Spinal cord injuries are some of the most feared medical conditions. Despite advances in technology and trauma care, spinal cord injuries tend to result in lifelong functional limitations. It is often these changes in daily life that people focus on the most, rather than considering how those limitations will affect them financially.
But, ultimately, a serious spinal cord injury will typically result in hundreds of thousands of dollars in expenses and financial losses, if not much more than that. As a result, these financial concerns need to be addressed promptly.
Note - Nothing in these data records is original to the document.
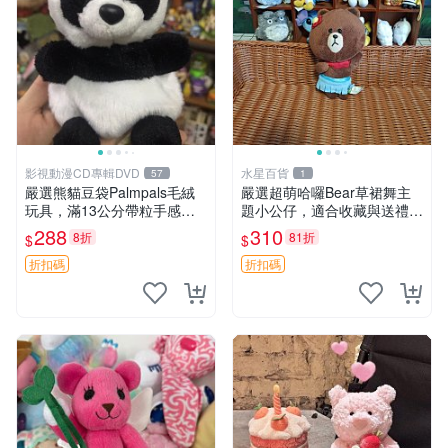
影視動漫CD專輯DVD
水星百貨
57
1
嚴選熊貓豆袋Palmpals毛絨
嚴選超萌哈囉Bear草裙舞主
玩具，滿13公分帶粒手感極
題小公仔，適合收藏與送禮 1
佳，電影主題周邊推薦 熊貓
00 克 哈囉Bear 草裙舞
288
310
8折
81折
$
$
Palmpals 毛絨玩具 豆袋 劇場
版周邊
折扣碼
折扣碼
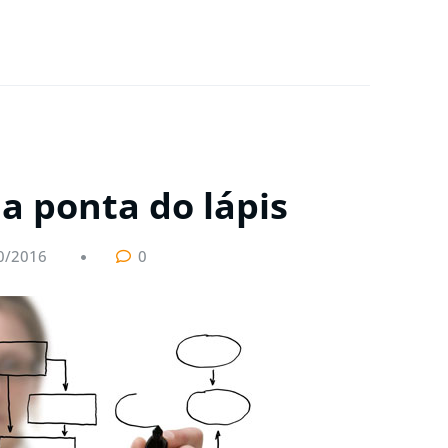
a ponta do lápis
0/2016
0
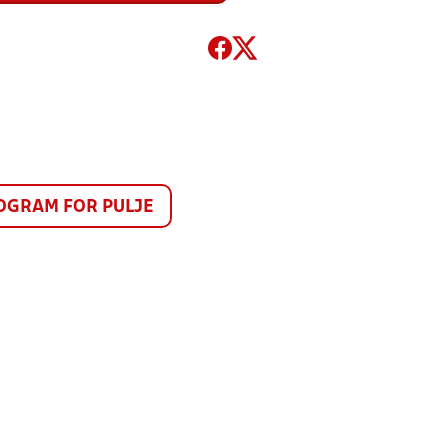
GRAM FOR PULJE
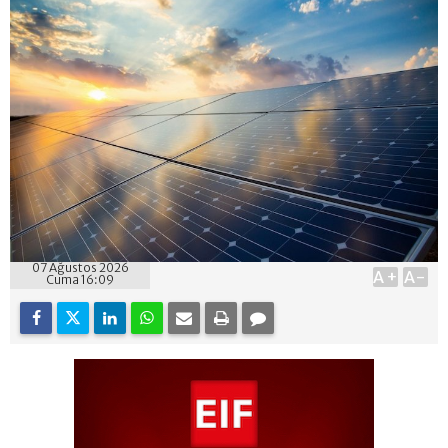
07 Ağustos 2026
A+
A-
Cuma 16:09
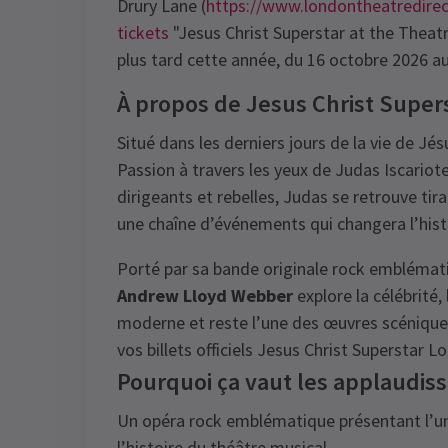
Drury Lane (
https://www.londontheatredirect
tickets
"Jesus Christ Superstar at the Theatr
plus tard cette année, du 16 octobre 2026 au
À propos de Jesus Christ Super
Situé dans les derniers jours de la vie de Jés
Passion à travers les yeux de Judas Iscariot
dirigeants et rebelles, Judas se retrouve tir
une chaîne d’événements qui changera l’hist
Porté par sa bande originale rock emblémati
Andrew Lloyd Webber
explore la célébrité, 
moderne et reste l’une des œuvres scéniques
vos billets officiels Jesus Christ Superstar L
Pourquoi ça vaut les applaudi
Un opéra rock emblématique présentant l’une
l’histoire du théâtre musical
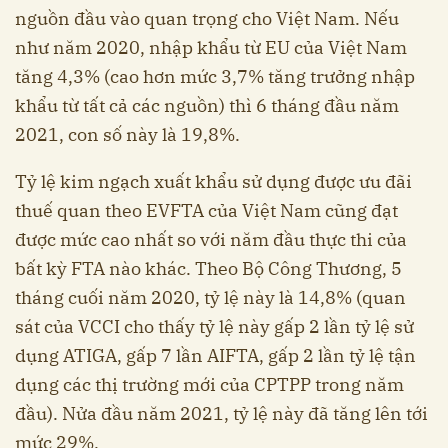
nguồn đầu vào quan trọng cho Việt Nam. Nếu
như năm 2020, nhập khẩu từ EU của Việt Nam
tăng 4,3% (cao hơn mức 3,7% tăng trưởng nhập
khẩu từ tất cả các nguồn) thì 6 tháng đầu năm
2021, con số này là 19,8%.
Tỷ lệ kim ngạch xuất khẩu sử dụng được ưu đãi
thuế quan theo EVFTA của Việt Nam cũng đạt
được mức cao nhất so với năm đầu thực thi của
bất kỳ FTA nào khác. Theo Bộ Công Thương, 5
tháng cuối năm 2020, tỷ lệ này là 14,8% (quan
sát của VCCI cho thấy tỷ lệ này gấp 2 lần tỷ lệ sử
dụng ATIGA, gấp 7 lần AIFTA, gấp 2 lần tỷ lệ tận
dụng các thị trường mới của CPTPP trong năm
đầu). Nửa đầu năm 2021, tỷ lệ này đã tăng lên tới
mức 29%.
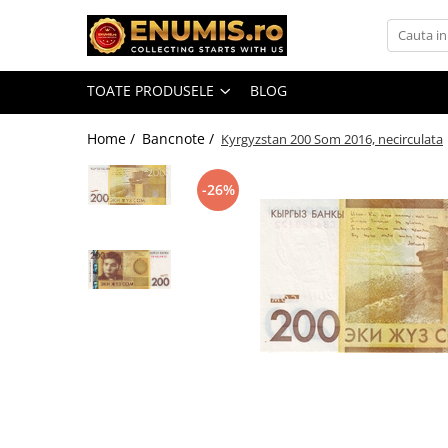
Toate Produsele
TOATE PRODUSELE
BLOG
Monede
Monede Romania
Home /
Bancnote /
Kyrgyzstan 200 Som 2016, necirculata
Accesorii colectie monede
-26%
Albume cu folii pentru stocare
monede
Bibliorafturi
Capsule monede
Cartonase autoadezive
Folii stocare monede
Soluții curățare, pensete, mănuși,
lupa
Tavite stocare si expunere
Monede straine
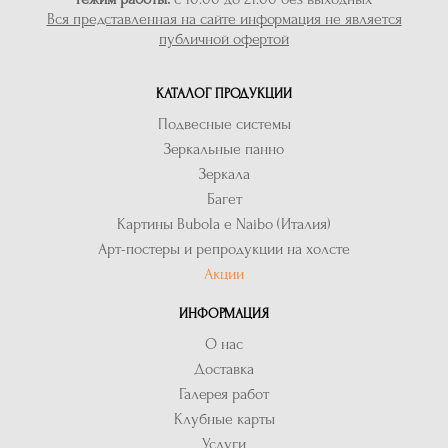
Вся представленная на сайте информация не является
публичной офертой
КАТАЛОГ ПРОДУКЦИИ
Подвесные системы
Зеркальные панно
Зеркала
Багет
Картины Bubola e Naibo (Италия)
Арт-постеры и репродукции на холсте
Акции
ИНФОРМАЦИЯ
О нас
Доставка
Галерея работ
Клубные карты
Услуги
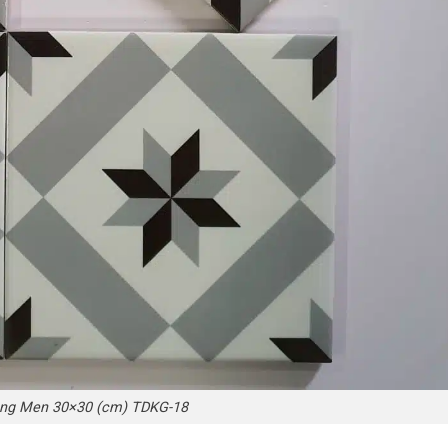
ng Men 30×30 (cm) TDKG-18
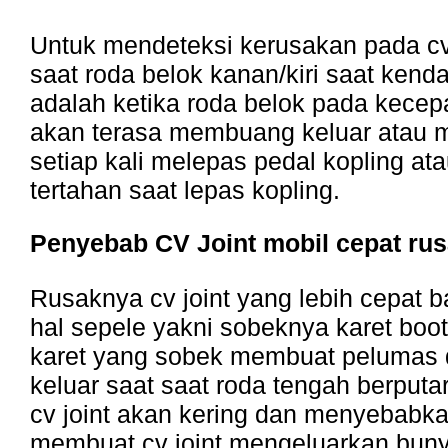
Untuk mendeteksi kerusakan pada cv 
saat roda belok kanan/kiri saat kend
adalah ketika roda belok pada kecepat
akan terasa membuang keluar atau 
setiap kali melepas pedal kopling ata
tertahan saat lepas kopling.
Penyebab CV Joint mobil cepat ru
Rusaknya cv joint yang lebih cepat 
hal sepele yakni sobeknya karet boot 
karet yang sobek membuat pelumas 
keluar saat saat roda tengah berput
cv joint akan kering dan menyebabka
membuat cv joint mengeluarkan bunyi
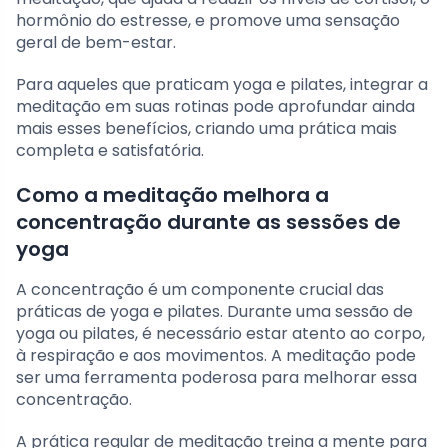
hormônio do estresse, e promove uma sensação
geral de bem-estar.
Para aqueles que praticam yoga e pilates, integrar a
meditação em suas rotinas pode aprofundar ainda
mais esses benefícios, criando uma prática mais
completa e satisfatória.
Como a meditação melhora a
concentração durante as sessões de
yoga
A concentração é um componente crucial das
práticas de yoga e pilates. Durante uma sessão de
yoga ou pilates, é necessário estar atento ao corpo,
à respiração e aos movimentos. A meditação pode
ser uma ferramenta poderosa para melhorar essa
concentração.
A prática regular de meditação treina a mente para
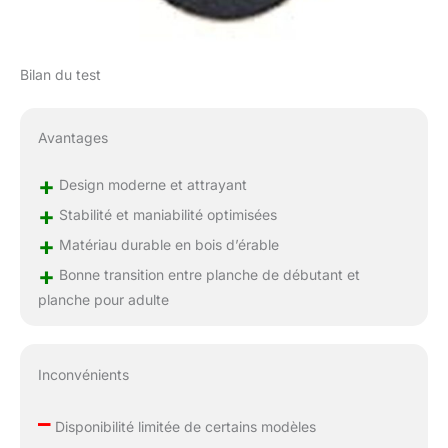
Bilan du test
Avantages
+
Design moderne et attrayant
+
Stabilité et maniabilité optimisées
+
Matériau durable en bois d’érable
+
Bonne transition entre planche de débutant et
planche pour adulte
Inconvénients
–
Disponibilité limitée de certains modèles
Many spinal cord victims whose harm was caused by another’s actions or inactions are owed significant compensation but getting that compensation can be tough if they don’t act promptly.
The most obvious cost someone will have to cover after a spinal cord injury is the cost of treatment. People typically require stabilization and emergency transportation to the nearest well-equipped medical facility. They will require treatments to address their initial injury and then also rehabilitation support. Depending on the location of the injury and whether it is complete or incomplete, the person affected could possibly have millions of dollars in lifetime medical expenses. Even incomplete injuries will typically lead to hundreds of thousands of dollars in care costs.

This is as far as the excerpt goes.